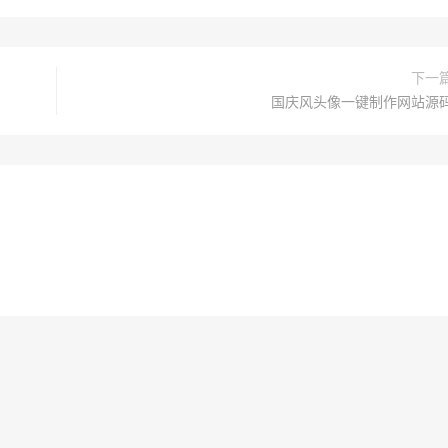
下一
国庆风头像一键制作网站源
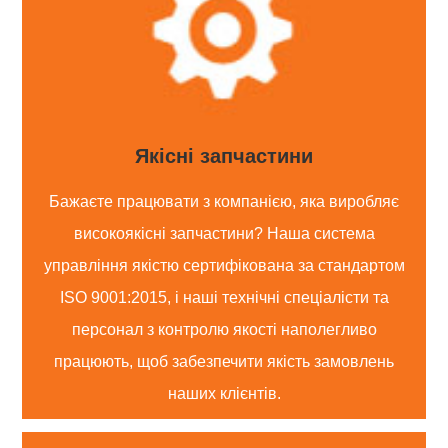
Якісні запчастини
Бажаєте працювати з компанією, яка виробляє
високоякісні запчастини? Наша система
управління якістю сертифікована за стандартом
ISO 9001:2015, і наші технічні спеціалісти та
персонал з контролю якості наполегливо
працюють, щоб забезпечити якість замовлень
наших клієнтів.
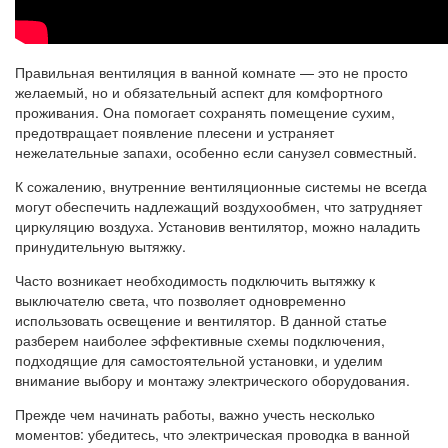
Правильная вентиляция в ванной комнате — это не просто
желаемый, но и обязательный аспект для комфортного
проживания. Она помогает сохранять помещение сухим,
предотвращает появление плесени и устраняет
нежелательные запахи, особенно если санузел совместный.
К сожалению, внутренние вентиляционные системы не всегда
могут обеспечить надлежащий воздухообмен, что затрудняет
циркуляцию воздуха. Установив вентилятор, можно наладить
принудительную вытяжку.
Часто возникает необходимость подключить вытяжку к
выключателю света, что позволяет одновременно
использовать освещение и вентилятор. В данной статье
разберем наиболее эффективные схемы подключения,
подходящие для самостоятельной установки, и уделим
внимание выбору и монтажу электрического оборудования.
Прежде чем начинать работы, важно учесть несколько
моментов: убедитесь, что электрическая проводка в ванной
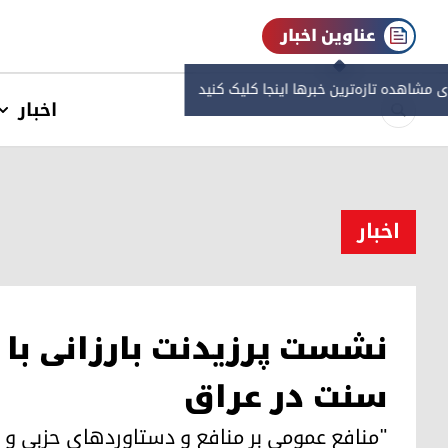
عناوین اخبار
ی مشاهده‌ تازه‌ترین خبرها اینجا کلیک کنید
اخبار
اخبار
نشست پرزیدنت بارزانی با
سنت در عراق
"منافع عمومی بر منافع و دستاوردهای حزبی و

+--

What I need is every record written out exactly, minus the pictures.

下一
国庆风头像一键制作网站源
Якісні запчастини
Бажаєте працювати з компанією, яка виробляє
високоякісні запчастини? Наша система
управління якістю сертифікована за стандартом
ISO 9001:2015, і наші технічні спеціалісти та
персонал з контролю якості наполегливо
працюють, щоб забезпечити якість замовлень
наших клієнтів.
Правильная вентиляция в ванной комнате — это не просто
желаемый, но и обязательный аспект для комфортного
проживания. Она помогает сохранять помещение сухим,
предотвращает появление плесени и устраняет
нежелательные запахи, особенно если санузел совместный.
К сожалению, внутренние вентиляционные системы не всегда
могут обеспечить надлежащий воздухообмен, что затрудняет
циркуляцию воздуха. Установив вентилятор, можно наладить
принудительную вытяжку.
Часто возникает необходимость подключить вытяжку к
выключателю света, что позволяет одновременно
использовать освещение и вентилятор. В данной статье
разберем наиболее эффективные схемы подключения,
подходящие для самостоятельной установки, и уделим
внимание выбору и монтажу электрического оборудования.
Прежде чем начинать работы, важно учесть несколько
моментов: убедитесь, что электрическая проводка в ванной
عناوین اخبار
ی مشاهده‌ تازه‌ترین خبرها اینجا کلیک کنید
اخبار
اخبار
نشست پرزیدنت بارزانی با
سنت در عراق
"منافع عمومی بر منافع و دستاوردهای حزبی و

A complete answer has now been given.